* Work request: Comb through the entries for "moderna" and pull out each line that holds it.

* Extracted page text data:
§ §

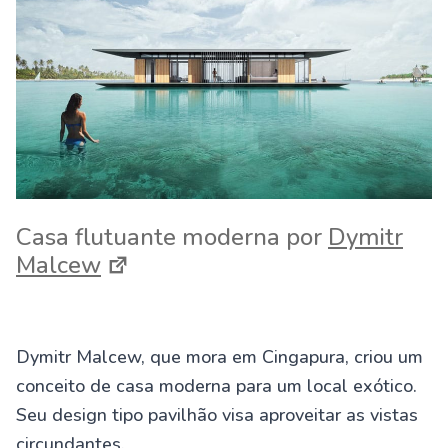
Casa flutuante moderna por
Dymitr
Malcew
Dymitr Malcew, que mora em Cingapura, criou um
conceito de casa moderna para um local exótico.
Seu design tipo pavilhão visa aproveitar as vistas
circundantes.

§ §

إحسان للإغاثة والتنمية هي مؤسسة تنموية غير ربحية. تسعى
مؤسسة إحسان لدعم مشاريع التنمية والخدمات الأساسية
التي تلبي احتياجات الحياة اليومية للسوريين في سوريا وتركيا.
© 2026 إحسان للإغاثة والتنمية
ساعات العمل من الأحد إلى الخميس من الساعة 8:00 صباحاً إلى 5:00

§ §

* Task solution:
Casa flutuante moderna por
conceito de casa moderna para um local exótico.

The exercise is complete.